** SOURCE DATA follows **

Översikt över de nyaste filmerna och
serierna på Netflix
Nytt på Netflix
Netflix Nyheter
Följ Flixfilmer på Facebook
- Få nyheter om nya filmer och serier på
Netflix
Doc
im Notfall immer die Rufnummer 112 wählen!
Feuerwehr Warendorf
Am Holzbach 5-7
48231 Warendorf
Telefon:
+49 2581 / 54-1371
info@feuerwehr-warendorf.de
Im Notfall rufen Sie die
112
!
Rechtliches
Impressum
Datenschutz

** End of SOURCE DATA **
** SOURCE DATA follows **

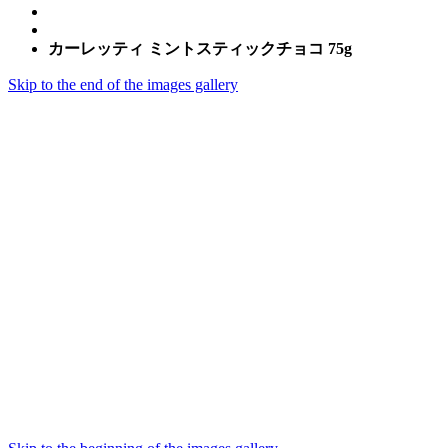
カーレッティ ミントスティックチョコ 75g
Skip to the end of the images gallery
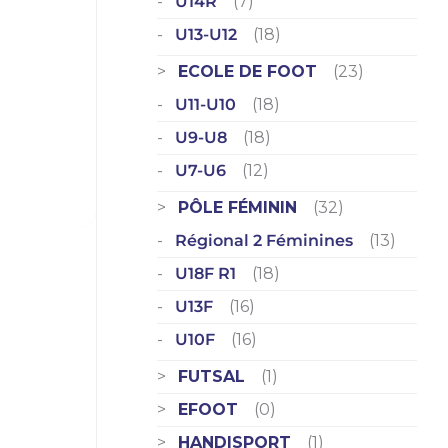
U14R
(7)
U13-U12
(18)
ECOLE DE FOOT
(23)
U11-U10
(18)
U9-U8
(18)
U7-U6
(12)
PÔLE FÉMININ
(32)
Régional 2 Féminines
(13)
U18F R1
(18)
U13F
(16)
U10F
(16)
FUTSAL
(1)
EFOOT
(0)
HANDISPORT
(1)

** End of SOURCE DATA **

Using the records above, write out exactly the lines between the one holding "2581 / 54-1371" and the one holding "Datenschutz", inclusive; leave everything else out.

▶ WORKED SOLUTION
+49 2581 / 54-1371
info@feuerwehr-warendorf.de
Im Notfall rufen Sie die
112
!
Rechtliches
Impressum
Datenschutz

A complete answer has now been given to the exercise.